- [YOUR OBJECTIVE]
While you copy the lines below, skip the pictures and keep the rest exact.

- [DATASET RECORDS]
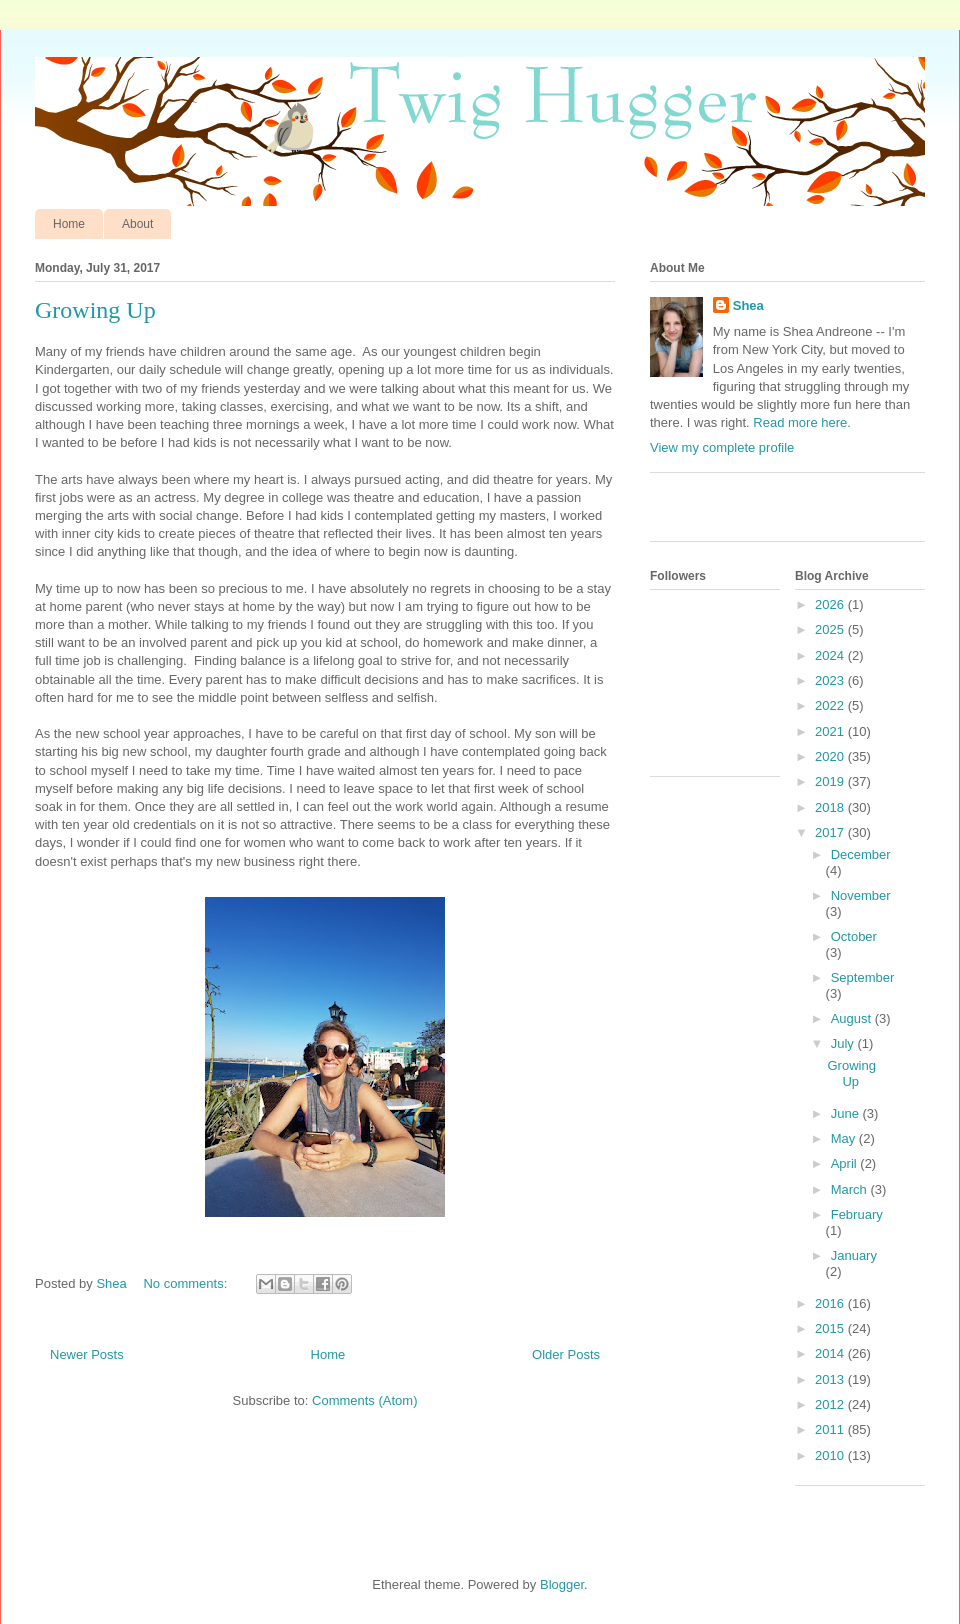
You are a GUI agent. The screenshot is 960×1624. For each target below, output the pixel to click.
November (861, 895)
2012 (831, 1404)
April (846, 1163)
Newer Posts (87, 1354)
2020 (831, 756)
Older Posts (566, 1354)
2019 (831, 781)
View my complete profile (722, 447)
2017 (831, 832)
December (861, 854)
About (137, 224)
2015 (831, 1328)
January (854, 1255)
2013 (831, 1379)
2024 (831, 655)
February (857, 1214)
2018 (831, 807)
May (845, 1138)
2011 (831, 1429)
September (863, 977)
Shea (748, 305)
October (854, 936)
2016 (831, 1303)
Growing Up (95, 310)
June (847, 1113)
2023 (831, 680)
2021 (831, 731)
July (844, 1043)
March (851, 1189)
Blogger (562, 1584)
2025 (831, 629)
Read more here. (802, 422)
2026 (831, 604)
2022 (831, 705)
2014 (831, 1353)
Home (69, 224)
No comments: (186, 1283)
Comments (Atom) (364, 1400)
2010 (831, 1455)
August (853, 1018)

- [THE ANSWER]
You are a GUI agent. The screenshot is 960×1624. For each target below, output the pixel to click.
November (861, 895)
2012 (831, 1404)
April (846, 1163)
Newer Posts (87, 1354)
2020 (831, 756)
Older Posts (566, 1354)
2019 (831, 781)
View my complete profile (722, 447)
2017 (831, 832)
December (861, 854)
About (137, 224)
2015 (831, 1328)
January (854, 1255)
2013 (831, 1379)
2024 (831, 655)
February (857, 1214)
2018 (831, 807)
May (845, 1138)
2011 (831, 1429)
September (863, 977)
Shea (748, 305)
October (854, 936)
2016 (831, 1303)
Growing Up (95, 310)
June (847, 1113)
2023 (831, 680)
2021 (831, 731)
July (844, 1043)
March (851, 1189)
Blogger (562, 1584)
2025 (831, 629)
Read more here. (802, 422)
2026 (831, 604)
2022 (831, 705)
2014 (831, 1353)
Home (69, 224)
No comments: (186, 1283)
Comments (Atom) (364, 1400)
2010 (831, 1455)
August (853, 1018)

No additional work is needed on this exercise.